[[ THE RECORDS open ]]

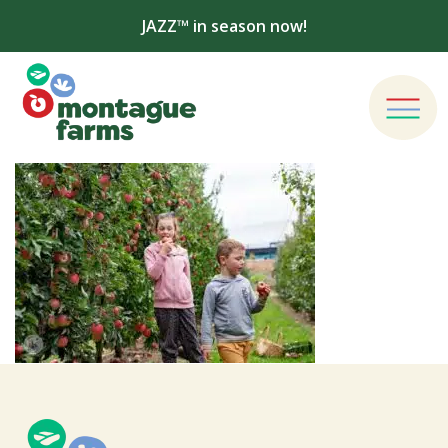
JAZZ™ in season now!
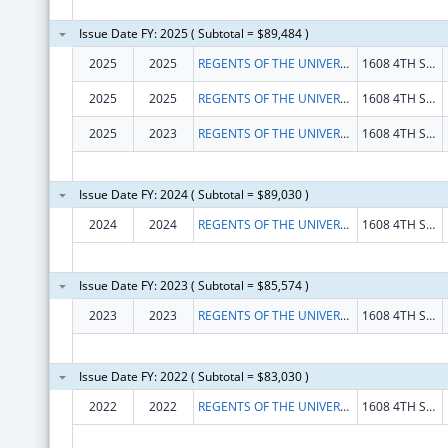
Issue Date FY: 2025 ( Subtotal = $89,484 )
2025
2025
REGENTS OF THE UNIVERSITY OF CALIFORNIA, THE
1608 4TH ST STE 201
2025
2025
REGENTS OF THE UNIVERSITY OF CALIFORNIA, THE
1608 4TH ST STE 201
2025
2023
REGENTS OF THE UNIVERSITY OF CALIFORNIA, THE
1608 4TH ST STE 201
Issue Date FY: 2024 ( Subtotal = $89,030 )
2024
2024
REGENTS OF THE UNIVERSITY OF CALIFORNIA, THE
1608 4TH ST STE 201
Issue Date FY: 2023 ( Subtotal = $85,574 )
2023
2023
REGENTS OF THE UNIVERSITY OF CALIFORNIA, THE
1608 4TH ST STE 201
Issue Date FY: 2022 ( Subtotal = $83,030 )
2022
2022
REGENTS OF THE UNIVERSITY OF CALIFORNIA, THE
1608 4TH ST STE 201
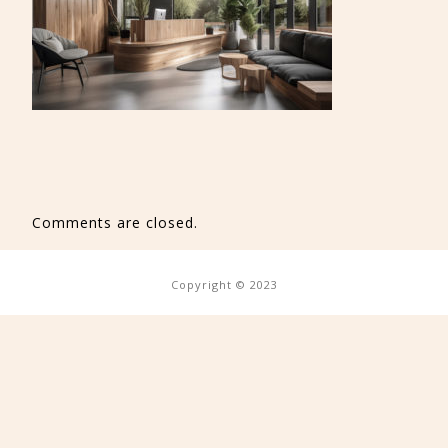
Comments are closed.
Copyright © 2023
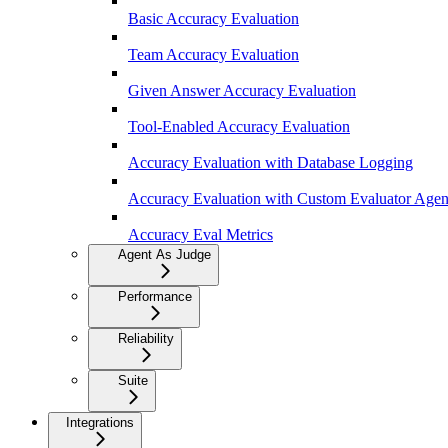
Basic Accuracy Evaluation
Team Accuracy Evaluation
Given Answer Accuracy Evaluation
Tool-Enabled Accuracy Evaluation
Accuracy Evaluation with Database Logging
Accuracy Evaluation with Custom Evaluator Agen
Accuracy Eval Metrics
Agent As Judge
Performance
Reliability
Suite
Integrations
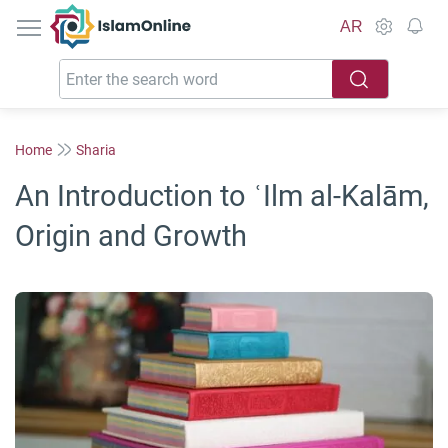
IslamOnline
AR
Home
Sharia
An Introduction to ʿIlm al-Kalām,
Origin and Growth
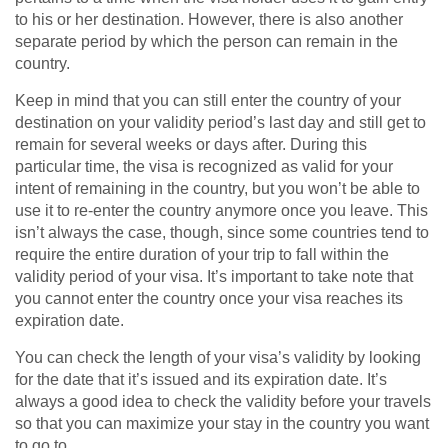
to his or her destination. However, there is also another
separate period by which the person can remain in the
country.
Keep in mind that you can still enter the country of your
destination on your validity period’s last day and still get to
remain for several weeks or days after. During this
particular time, the visa is recognized as valid for your
intent of remaining in the country, but you won’t be able to
use it to re-enter the country anymore once you leave. This
isn’t always the case, though, since some countries tend to
require the entire duration of your trip to fall within the
validity period of your visa. It’s important to take note that
you cannot enter the country once your visa reaches its
expiration date.
You can check the length of your visa’s validity by looking
for the date that it’s issued and its expiration date. It’s
always a good idea to check the validity before your travels
so that you can maximize your stay in the country you want
to go to.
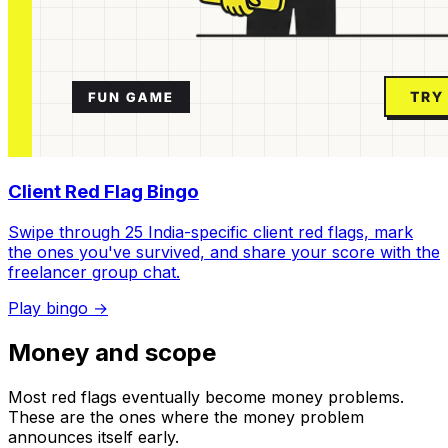
Client Red Flag Bingo
Swipe through 25 India-specific client red flags, mark
the ones you've survived, and share your score with the
freelancer group chat.
Play bingo →
Money and scope
Most red flags eventually become money problems.
These are the ones where the money problem
announces itself early.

[[ THE RECORDS closed ]]

PROBLEM REQUIREMENTS:
Would you return all of the entries unchanged while omitting the images?

WRITTEN RESPONSE:
JAZZ™ in season now!
Issue Date FY: 2025 ( Subtotal = $89,484 )
2025
2025
REGENTS OF THE UNIVERSITY OF CALIFORNIA, THE
1608 4TH ST STE 201
2025
2025
REGENTS OF THE UNIVERSITY OF CALIFORNIA, THE
1608 4TH ST STE 201
2025
2023
REGENTS OF THE UNIVERSITY OF CALIFORNIA, THE
1608 4TH ST STE 201
Issue Date FY: 2024 ( Subtotal = $89,030 )
2024
2024
REGENTS OF THE UNIVERSITY OF CALIFORNIA, THE
1608 4TH ST STE 201
Issue Date FY: 2023 ( Subtotal = $85,574 )
2023
2023
REGENTS OF THE UNIVERSITY OF CALIFORNIA, THE
1608 4TH ST STE 201
Issue Date FY: 2022 ( Subtotal = $83,030 )
2022
2022
REGENTS OF THE UNIVERSITY OF CALIFORNIA, THE
1608 4TH ST STE 201
Comments are closed.
Copyright © 2023
Basic Accuracy Evaluation
Team Accuracy Evaluation
Given Answer Accuracy Evaluation
Tool-Enabled Accuracy Evaluation
Accuracy Evaluation with Database Logging
Accuracy Evaluation with Custom Evaluator Agen
Accuracy Eval Metrics
Agent As Judge
Performance
Reliability
Suite
Integrations
IslamOnline
AR
Home
Sharia
An Introduction to ʿIlm al-Kalām,
Origin and Growth
to his or her destination. However, there is also another
separate period by which the person can remain in the
country.
Keep in mind that you can still enter the country of your
destination on your validity period’s last day and still get to
remain for several weeks or days after. During this
particular time, the visa is recognized as valid for your
intent of remaining in the country, but you won’t be able to
use it to re-enter the country anymore once you leave. This
isn’t always the case, though, since some countries tend to
require the entire duration of your trip to fall within the
validity period of your visa. It’s important to take note that
you cannot enter the country once your visa reaches its
expiration date.
You can check the length of your visa’s validity by looking
for the date that it’s issued and its expiration date. It’s
always a good idea to check the validity before your travels
so that you can maximize your stay in the country you want
to go to.
Client Red Flag Bingo
Swipe through 25 India-specific client red flags, mark
the ones you've survived, and share your score with the
freelancer group chat.
Play bingo →
Money and scope
Most red flags eventually become money problems.
These are the ones where the money problem
announces itself early.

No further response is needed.